Evrenin yüzde 80'den fazlasının karanlık maddeden oluştuğu söyleniyor. Nedense bilim insanları karanlık maddenin tam olarak ne olduğunu keşfedebilmiş değiller. Ancak karanlık maddenin ne olduğuyla ilgili bir çok teori bulunmaktadır. Son zamanlarda ortaya atılan “Karanlık madde, yerçekimi dalgalarından oluşuyor olabilir” teorisi de bunlardan biri.
Princeton Üniversitesi'nden David Spergel ile Brown Üniversitesi'nden Evan McDonough ve Stephon Alexander, karanlık maddeye yeni bir yaklaşım getirdiler. Spergel tarafından yapılan açıklamalara göre, yürüttükleri eşsiz yaklaşım karanlık madde bulmanın bir yolunu sağlayabilir. Karanlık maddenin kümelenmiş dağılımını kozmik bir mikrodalga zemine saçarak, Big Bang radyasyonuna benzer bir etki yaratabileceklerini düşünüyorlar. Hatta bilim insanı, araştırmalarının Galaksi gibi çok daha büyük ölçekli yapıların oluşumunu dahi etkileyebileceğini düşünüyor.
McDonough’un ekibi, karanlık maddeyi daha yakından tanıyabilmek için bugünün karanlık maddesiyle aynı olmayan karanlık madde kuarkları adı verilen parçacıkları varsayan ilkel evren modelini kullandı. Bu koyu kuarklar, “kiralite” olarak adlandırılan nötrinolarla benzer özelliklere sahip olabilirler. Kiralite özelliğinden kısaca bahsetmek gerekirse, rotasyon ile kendileri elde edilemeyen ancak benzerleri elde edilebilen moleküller için kullanılan bir tanımdır. Bunun yanı sıra parçacık fiziğinin Standart Model'inde dört temel kuvvetle etkileşen parcacıklara kuark denir. Eğer araştırmalar olumlu devam ederse ekip, kendi karanlık maddesini üretebilecek.
Araştırma ekibinin, konuyla ilgili yaptıkları açıklamada,”Karanlık maddenin var olduğunu biliyoruz.
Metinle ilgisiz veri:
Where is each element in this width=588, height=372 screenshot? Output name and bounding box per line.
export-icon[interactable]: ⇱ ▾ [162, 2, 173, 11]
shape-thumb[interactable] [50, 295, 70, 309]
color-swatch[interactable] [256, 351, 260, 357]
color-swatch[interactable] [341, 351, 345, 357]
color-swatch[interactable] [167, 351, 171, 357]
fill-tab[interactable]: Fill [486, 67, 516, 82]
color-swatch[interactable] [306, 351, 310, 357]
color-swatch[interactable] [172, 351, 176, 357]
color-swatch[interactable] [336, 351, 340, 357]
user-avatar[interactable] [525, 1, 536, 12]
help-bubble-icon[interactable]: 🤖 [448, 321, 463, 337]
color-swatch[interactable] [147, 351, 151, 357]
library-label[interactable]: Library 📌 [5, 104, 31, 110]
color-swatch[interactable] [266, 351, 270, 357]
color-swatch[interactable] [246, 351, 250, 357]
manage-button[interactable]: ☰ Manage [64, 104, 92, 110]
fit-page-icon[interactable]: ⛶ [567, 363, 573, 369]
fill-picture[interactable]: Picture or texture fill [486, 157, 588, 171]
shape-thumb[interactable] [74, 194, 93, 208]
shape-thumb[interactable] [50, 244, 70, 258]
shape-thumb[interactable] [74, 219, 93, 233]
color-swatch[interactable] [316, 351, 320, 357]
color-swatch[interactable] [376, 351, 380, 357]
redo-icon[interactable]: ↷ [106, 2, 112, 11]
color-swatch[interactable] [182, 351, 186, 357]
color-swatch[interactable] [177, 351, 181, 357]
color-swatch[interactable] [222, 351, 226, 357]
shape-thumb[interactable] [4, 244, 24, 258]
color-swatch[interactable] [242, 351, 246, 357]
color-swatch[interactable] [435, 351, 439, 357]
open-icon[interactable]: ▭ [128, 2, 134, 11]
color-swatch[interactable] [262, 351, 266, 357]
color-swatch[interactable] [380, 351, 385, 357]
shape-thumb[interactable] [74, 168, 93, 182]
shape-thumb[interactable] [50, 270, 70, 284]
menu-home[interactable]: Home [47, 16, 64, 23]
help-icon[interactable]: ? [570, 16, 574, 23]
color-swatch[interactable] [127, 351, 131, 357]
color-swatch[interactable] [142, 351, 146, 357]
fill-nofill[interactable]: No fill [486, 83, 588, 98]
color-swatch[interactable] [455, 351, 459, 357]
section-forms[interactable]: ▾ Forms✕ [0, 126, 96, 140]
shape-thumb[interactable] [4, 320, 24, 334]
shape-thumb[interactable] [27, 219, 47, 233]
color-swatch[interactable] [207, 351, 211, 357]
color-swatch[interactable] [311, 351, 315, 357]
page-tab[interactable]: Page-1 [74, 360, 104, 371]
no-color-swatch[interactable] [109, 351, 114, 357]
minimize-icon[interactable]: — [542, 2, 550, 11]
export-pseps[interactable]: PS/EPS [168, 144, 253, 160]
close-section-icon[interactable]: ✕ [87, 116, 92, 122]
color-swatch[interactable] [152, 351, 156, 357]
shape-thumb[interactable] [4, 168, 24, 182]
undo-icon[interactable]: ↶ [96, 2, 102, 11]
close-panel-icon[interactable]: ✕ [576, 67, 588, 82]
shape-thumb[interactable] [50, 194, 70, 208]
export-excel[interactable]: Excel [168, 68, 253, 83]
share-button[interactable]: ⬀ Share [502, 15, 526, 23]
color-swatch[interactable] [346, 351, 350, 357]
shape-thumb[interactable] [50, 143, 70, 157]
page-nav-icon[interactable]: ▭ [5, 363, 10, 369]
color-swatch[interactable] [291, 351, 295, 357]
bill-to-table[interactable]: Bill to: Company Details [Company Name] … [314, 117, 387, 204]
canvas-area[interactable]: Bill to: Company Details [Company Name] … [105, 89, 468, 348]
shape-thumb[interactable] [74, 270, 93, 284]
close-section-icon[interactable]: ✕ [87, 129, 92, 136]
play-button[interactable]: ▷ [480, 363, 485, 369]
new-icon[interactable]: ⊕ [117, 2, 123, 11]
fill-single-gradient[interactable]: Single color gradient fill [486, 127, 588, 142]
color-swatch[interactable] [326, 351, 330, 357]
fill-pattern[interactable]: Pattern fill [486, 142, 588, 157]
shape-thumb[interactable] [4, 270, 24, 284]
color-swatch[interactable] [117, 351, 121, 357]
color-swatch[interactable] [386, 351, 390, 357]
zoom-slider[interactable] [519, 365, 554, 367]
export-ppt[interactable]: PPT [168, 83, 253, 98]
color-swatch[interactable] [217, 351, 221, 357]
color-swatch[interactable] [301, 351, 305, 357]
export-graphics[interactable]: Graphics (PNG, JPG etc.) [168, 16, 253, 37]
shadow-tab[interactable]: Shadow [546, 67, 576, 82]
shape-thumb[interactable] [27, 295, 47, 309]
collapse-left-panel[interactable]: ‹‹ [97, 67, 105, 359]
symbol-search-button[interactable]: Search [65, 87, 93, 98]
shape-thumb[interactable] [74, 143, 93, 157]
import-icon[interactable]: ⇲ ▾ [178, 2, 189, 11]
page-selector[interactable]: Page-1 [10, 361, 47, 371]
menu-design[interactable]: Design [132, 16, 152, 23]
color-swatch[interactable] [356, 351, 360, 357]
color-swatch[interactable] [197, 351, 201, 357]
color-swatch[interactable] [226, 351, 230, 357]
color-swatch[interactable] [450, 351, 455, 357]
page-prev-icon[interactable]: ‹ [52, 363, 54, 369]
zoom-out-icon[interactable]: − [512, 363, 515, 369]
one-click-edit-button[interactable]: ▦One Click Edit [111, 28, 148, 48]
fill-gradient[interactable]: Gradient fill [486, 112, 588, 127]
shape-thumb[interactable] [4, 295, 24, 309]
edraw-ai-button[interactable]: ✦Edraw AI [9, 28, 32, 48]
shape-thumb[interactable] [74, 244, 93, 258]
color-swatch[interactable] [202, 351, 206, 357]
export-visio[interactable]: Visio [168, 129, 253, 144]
Çünkü yerçekiminin görünür madde ve elektromanyetik radyasyon ile nasıl etkileşime girdiğini gözlemleyebiliyoruz. Orada bir şey var, ancak henüz tam olarak derinlemesine göremediğimiz için konuyla ilgili yeterli bilgiye sahip değiliz.” dedi. Bu sebeple ikili ortaya attıkları teorinin, kanıtlanabilirse karanlık madde ile ilgili bir çok bilgiyi de açığa çıkaracağını düşünüyor.
Bilim camiasının, sahip olduğu yetersiz bilgi ve karanlık madde üzerindeki ilgisi düşünüldüğünde her teoriye oldukça sıcak bakıyor olması oldukça doğal. Bu alana getirilen her yeni teori beraberinde yeni soru işaretlerini getirirken karanlık maddenin keşfi konusundaki amaçlarına bir adım daha yaklaştırmış oluyorlar. Peki, sizce karanlık maddenin keşfi insanlık adına ne kadar önemli bir keşif?